(Page-level text extractions)
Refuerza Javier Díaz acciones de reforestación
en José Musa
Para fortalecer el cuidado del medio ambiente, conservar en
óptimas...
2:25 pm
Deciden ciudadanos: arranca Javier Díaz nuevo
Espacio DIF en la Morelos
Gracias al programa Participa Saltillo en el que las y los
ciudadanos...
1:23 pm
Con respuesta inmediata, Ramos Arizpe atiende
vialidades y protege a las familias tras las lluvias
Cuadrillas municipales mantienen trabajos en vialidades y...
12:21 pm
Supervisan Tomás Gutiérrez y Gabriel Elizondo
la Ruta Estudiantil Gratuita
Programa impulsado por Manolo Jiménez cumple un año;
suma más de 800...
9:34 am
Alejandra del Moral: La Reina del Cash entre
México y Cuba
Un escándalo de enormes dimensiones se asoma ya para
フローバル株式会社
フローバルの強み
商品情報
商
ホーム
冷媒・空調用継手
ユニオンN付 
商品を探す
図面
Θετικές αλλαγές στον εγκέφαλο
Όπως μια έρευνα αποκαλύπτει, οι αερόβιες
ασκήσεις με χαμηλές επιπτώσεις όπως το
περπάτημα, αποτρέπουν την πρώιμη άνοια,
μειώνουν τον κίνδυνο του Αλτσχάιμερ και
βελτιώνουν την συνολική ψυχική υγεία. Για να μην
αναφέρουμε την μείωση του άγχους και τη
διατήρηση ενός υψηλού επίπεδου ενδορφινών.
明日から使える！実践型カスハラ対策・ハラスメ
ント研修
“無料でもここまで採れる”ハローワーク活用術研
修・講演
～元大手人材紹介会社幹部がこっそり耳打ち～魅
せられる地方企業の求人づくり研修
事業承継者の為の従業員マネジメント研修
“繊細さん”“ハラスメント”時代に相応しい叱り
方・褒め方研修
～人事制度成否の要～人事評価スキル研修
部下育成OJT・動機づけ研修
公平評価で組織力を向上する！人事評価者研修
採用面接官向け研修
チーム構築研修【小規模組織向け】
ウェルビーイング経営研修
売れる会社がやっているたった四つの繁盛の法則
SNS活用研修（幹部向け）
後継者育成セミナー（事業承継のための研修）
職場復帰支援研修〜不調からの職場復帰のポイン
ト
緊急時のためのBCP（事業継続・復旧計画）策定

Requirement: All the entries above should come back exactly as they are written.

Response:
Refuerza Javier Díaz acciones de reforestación
en José Musa
Para fortalecer el cuidado del medio ambiente, conservar en
óptimas...
2:25 pm
Deciden ciudadanos: arranca Javier Díaz nuevo
Espacio DIF en la Morelos
Gracias al programa Participa Saltillo en el que las y los
ciudadanos...
1:23 pm
Con respuesta inmediata, Ramos Arizpe atiende
vialidades y protege a las familias tras las lluvias
Cuadrillas municipales mantienen trabajos en vialidades y...
12:21 pm
Supervisan Tomás Gutiérrez y Gabriel Elizondo
la Ruta Estudiantil Gratuita
Programa impulsado por Manolo Jiménez cumple un año;
suma más de 800...
9:34 am
Alejandra del Moral: La Reina del Cash entre
México y Cuba
Un escándalo de enormes dimensiones se asoma ya para
フローバル株式会社
フローバルの強み
商品情報
商
ホーム
冷媒・空調用継手
ユニオンN付 
商品を探す
図面
Θετικές αλλαγές στον εγκέφαλο
Όπως μια έρευνα αποκαλύπτει, οι αερόβιες
ασκήσεις με χαμηλές επιπτώσεις όπως το
περπάτημα, αποτρέπουν την πρώιμη άνοια,
μειώνουν τον κίνδυνο του Αλτσχάιμερ και
βελτιώνουν την συνολική ψυχική υγεία. Για να μην
αναφέρουμε την μείωση του άγχους και τη
διατήρηση ενός υψηλού επίπεδου ενδορφινών.
明日から使える！実践型カスハラ対策・ハラスメ
ント研修
“無料でもここまで採れる”ハローワーク活用術研
修・講演
～元大手人材紹介会社幹部がこっそり耳打ち～魅
せられる地方企業の求人づくり研修
事業承継者の為の従業員マネジメント研修
“繊細さん”“ハラスメント”時代に相応しい叱り
方・褒め方研修
～人事制度成否の要～人事評価スキル研修
部下育成OJT・動機づけ研修
公平評価で組織力を向上する！人事評価者研修
採用面接官向け研修
チーム構築研修【小規模組織向け】
ウェルビーイング経営研修
売れる会社がやっているたった四つの繁盛の法則
SNS活用研修（幹部向け）
後継者育成セミナー（事業承継のための研修）
職場復帰支援研修〜不調からの職場復帰のポイン
ト
緊急時のためのBCP（事業継続・復旧計画）策定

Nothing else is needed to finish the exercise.